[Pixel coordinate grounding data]

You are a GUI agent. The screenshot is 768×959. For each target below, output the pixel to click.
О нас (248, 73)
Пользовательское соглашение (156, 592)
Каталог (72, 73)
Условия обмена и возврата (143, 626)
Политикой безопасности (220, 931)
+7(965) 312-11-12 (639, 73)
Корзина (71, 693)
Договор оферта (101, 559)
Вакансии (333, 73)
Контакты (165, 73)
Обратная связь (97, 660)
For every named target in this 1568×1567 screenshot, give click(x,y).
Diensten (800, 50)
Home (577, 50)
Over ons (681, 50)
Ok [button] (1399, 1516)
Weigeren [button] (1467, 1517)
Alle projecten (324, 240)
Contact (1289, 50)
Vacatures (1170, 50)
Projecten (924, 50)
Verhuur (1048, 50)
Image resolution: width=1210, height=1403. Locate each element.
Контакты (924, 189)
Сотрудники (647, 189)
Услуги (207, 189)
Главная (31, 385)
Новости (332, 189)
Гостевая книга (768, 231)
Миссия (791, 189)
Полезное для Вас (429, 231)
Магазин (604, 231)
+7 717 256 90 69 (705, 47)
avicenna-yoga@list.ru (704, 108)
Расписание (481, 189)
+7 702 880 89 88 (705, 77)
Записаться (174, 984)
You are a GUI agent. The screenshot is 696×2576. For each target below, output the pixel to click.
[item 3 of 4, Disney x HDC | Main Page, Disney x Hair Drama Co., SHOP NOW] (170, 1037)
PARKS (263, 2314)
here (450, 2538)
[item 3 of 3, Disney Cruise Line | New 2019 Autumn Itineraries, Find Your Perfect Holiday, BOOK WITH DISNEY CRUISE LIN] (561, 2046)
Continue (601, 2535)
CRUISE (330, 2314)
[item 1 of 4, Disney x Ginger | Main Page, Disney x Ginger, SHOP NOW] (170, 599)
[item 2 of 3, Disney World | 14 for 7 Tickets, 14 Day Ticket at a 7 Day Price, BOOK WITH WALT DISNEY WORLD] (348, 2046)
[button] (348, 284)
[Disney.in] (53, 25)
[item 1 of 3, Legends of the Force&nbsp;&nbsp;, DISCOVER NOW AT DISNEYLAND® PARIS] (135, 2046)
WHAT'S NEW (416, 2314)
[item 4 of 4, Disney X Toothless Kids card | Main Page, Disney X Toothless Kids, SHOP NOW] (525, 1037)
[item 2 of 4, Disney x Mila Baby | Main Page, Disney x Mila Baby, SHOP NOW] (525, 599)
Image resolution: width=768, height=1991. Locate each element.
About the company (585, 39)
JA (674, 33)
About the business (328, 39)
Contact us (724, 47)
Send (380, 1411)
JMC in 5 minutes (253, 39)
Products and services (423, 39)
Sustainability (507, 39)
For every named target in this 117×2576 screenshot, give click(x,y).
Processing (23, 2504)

TO DO: Print each line of the data exactly as it was written.

SOLUTION BELOW:
You are a GUI agent. The screenshot is 768×959. For each target below, output the pixel to click.
О нас (248, 73)
Пользовательское соглашение (156, 592)
Каталог (72, 73)
Условия обмена и возврата (143, 626)
Политикой безопасности (220, 931)
+7(965) 312-11-12 (639, 73)
Корзина (71, 693)
Договор оферта (101, 559)
Вакансии (333, 73)
Контакты (165, 73)
Обратная связь (97, 660)
For every named target in this 1568×1567 screenshot, give click(x,y).
Diensten (800, 50)
Home (577, 50)
Over ons (681, 50)
Ok [button] (1399, 1516)
Weigeren [button] (1467, 1517)
Alle projecten (324, 240)
Contact (1289, 50)
Vacatures (1170, 50)
Projecten (924, 50)
Verhuur (1048, 50)
Image resolution: width=1210, height=1403. Locate each element.
Контакты (924, 189)
Сотрудники (647, 189)
Услуги (207, 189)
Главная (31, 385)
Новости (332, 189)
Гостевая книга (768, 231)
Миссия (791, 189)
Полезное для Вас (429, 231)
Магазин (604, 231)
+7 717 256 90 69 (705, 47)
avicenna-yoga@list.ru (704, 108)
Расписание (481, 189)
+7 702 880 89 88 (705, 77)
Записаться (174, 984)
You are a GUI agent. The screenshot is 696×2576. For each target below, output the pixel to click.
[item 3 of 4, Disney x HDC | Main Page, Disney x Hair Drama Co., SHOP NOW] (170, 1037)
PARKS (263, 2314)
here (450, 2538)
[item 3 of 3, Disney Cruise Line | New 2019 Autumn Itineraries, Find Your Perfect Holiday, BOOK WITH DISNEY CRUISE LIN] (561, 2046)
Continue (601, 2535)
CRUISE (330, 2314)
[item 1 of 4, Disney x Ginger | Main Page, Disney x Ginger, SHOP NOW] (170, 599)
[item 2 of 3, Disney World | 14 for 7 Tickets, 14 Day Ticket at a 7 Day Price, BOOK WITH WALT DISNEY WORLD] (348, 2046)
[button] (348, 284)
[Disney.in] (53, 25)
[item 1 of 3, Legends of the Force&nbsp;&nbsp;, DISCOVER NOW AT DISNEYLAND® PARIS] (135, 2046)
WHAT'S NEW (416, 2314)
[item 4 of 4, Disney X Toothless Kids card | Main Page, Disney X Toothless Kids, SHOP NOW] (525, 1037)
[item 2 of 4, Disney x Mila Baby | Main Page, Disney x Mila Baby, SHOP NOW] (525, 599)
Image resolution: width=768, height=1991. Locate each element.
About the company (585, 39)
JA (674, 33)
About the business (328, 39)
Contact us (724, 47)
Send (380, 1411)
JMC in 5 minutes (253, 39)
Products and services (423, 39)
Sustainability (507, 39)
For every named target in this 117×2576 screenshot, give click(x,y).
Processing (23, 2504)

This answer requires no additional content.